# Table of Contents
* [Learning Objectives:](#Learning-Objectives:)
* [Iterable Data Structures](#Iterable-Data-Structures)
	* [Lists](#Lists)
		* [Adding items](#Adding-items)
		* [Concatenation and Arithmetic](#Concatenation-and-Arithmetic)
		* [Indexing](#Indexing)
	* [Sets](#Sets)
		* [Adding items](#Adding-items)
		* [Arithmetic](#Arithmetic)
	* [Dictionaries](#Dictionaries)
		* [Adding keys and values](#Adding-keys-and-values)
		* [Using .items()](#Using-.items%28%29)
		* [Useful member methods](#Useful-member-methods)
		* [len](#len)
		* [sum](#sum)
		* [sorted](#sorted)
		* [min and max](#min-and-max)
	* [Slicing](#Slicing)
* [Choosing Data Structures](#Choosing-Data-Structures)
	* [Nested data structures](#Nested-data-structures)
		* [Aside: Introspection](#Aside:-Introspection)


# Learning Objectives:

After completion of this module, learners should be able to:

* understand and apply Python idioms for iteration data structures
* understand how to avoid writing *C in Python* loops

# Iterable Data Structures

One of the central tenets of Python philosophy is to *think about the data*. This is in contrast to thinking about the structure. This principle is most evident in working with *container* data structures like `dict`, `list`, `tuple` and `set`. These data structures are also called *iterables* because we can loop over them.
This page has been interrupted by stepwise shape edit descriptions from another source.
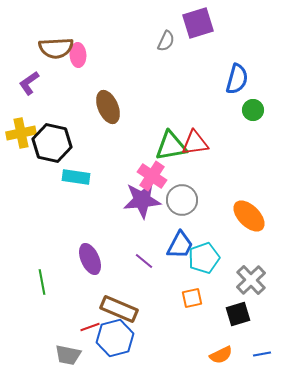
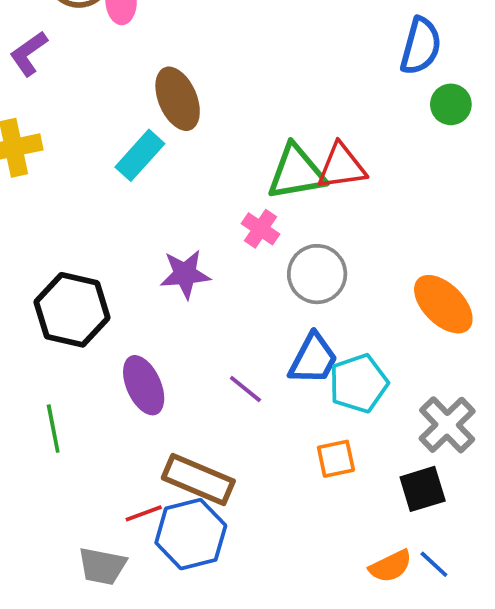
black hexagon: (52, 143) -> (72, 310), moved
pink cross: (152, 176) -> (261, 229), size x0.7
cyan rectangle: (76, 177) -> (140, 155), moved, turned -56
purple star: (142, 200) -> (185, 274), moved, size x0.7
blue line: (262, 354) -> (434, 564), moved, turned 54

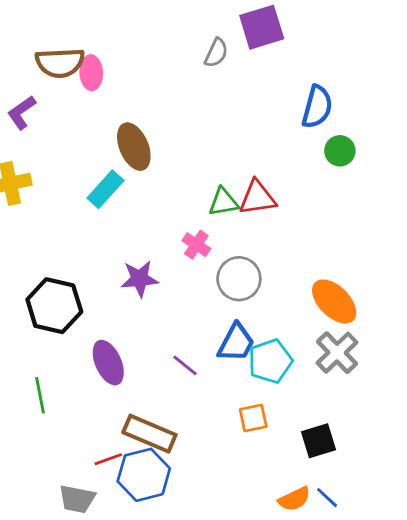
green triangle: (296, 172) -> (223, 202), size x0.7
gray cross: (447, 425) -> (337, 353), moved

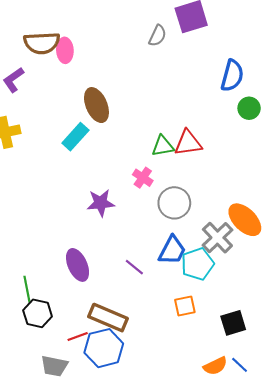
black hexagon: (54, 306) -> (38, 313), moved, size x0.7
gray cross: (337, 353) -> (217, 238), moved

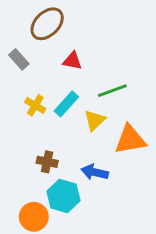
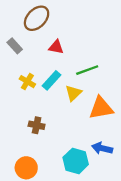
blue arrow: (95, 172) -> (102, 148), moved
cyan hexagon: (63, 196) -> (76, 161), moved

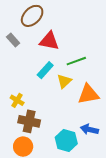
red triangle: (56, 47) -> (49, 41), size x1.5
yellow cross: (27, 82) -> (17, 100), moved
brown cross: (37, 125) -> (29, 121), moved, size x1.5

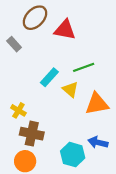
red triangle: (49, 41) -> (65, 30), moved
yellow triangle: (64, 81) -> (70, 89), turned -35

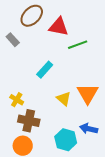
green line: (84, 67) -> (78, 45), moved
yellow triangle: (70, 89) -> (64, 99), moved
orange triangle: (97, 104) -> (88, 94), turned -50

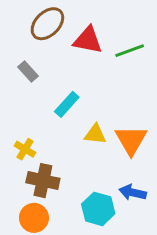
gray rectangle: (13, 40) -> (28, 71), moved
green line: (78, 45) -> (130, 51), moved
yellow triangle: (64, 99) -> (95, 134), moved, turned -35

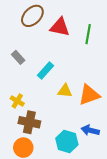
green line: (130, 51) -> (88, 34), turned -60
gray rectangle: (28, 71) -> (18, 57), moved
orange triangle: (131, 140) -> (89, 95), turned 40

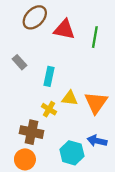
cyan rectangle: (46, 71) -> (49, 76), turned -30
orange triangle: (89, 95) -> (96, 103), turned -35
yellow cross: (17, 101) -> (49, 109), moved

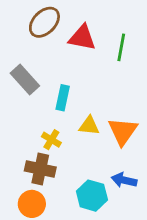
gray rectangle: (19, 62) -> (25, 80), size x1.5
yellow cross: (49, 109) -> (51, 140), moved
Python is different from many programming languages in that programs less often use the *index* positions of items in a sequence, and instead usually just loop through the items themselves. In some programming languages, such as C, either the only way or the most convenient way to access items in a collection is by naming their index position in the collection. Python loops need not care about this most times.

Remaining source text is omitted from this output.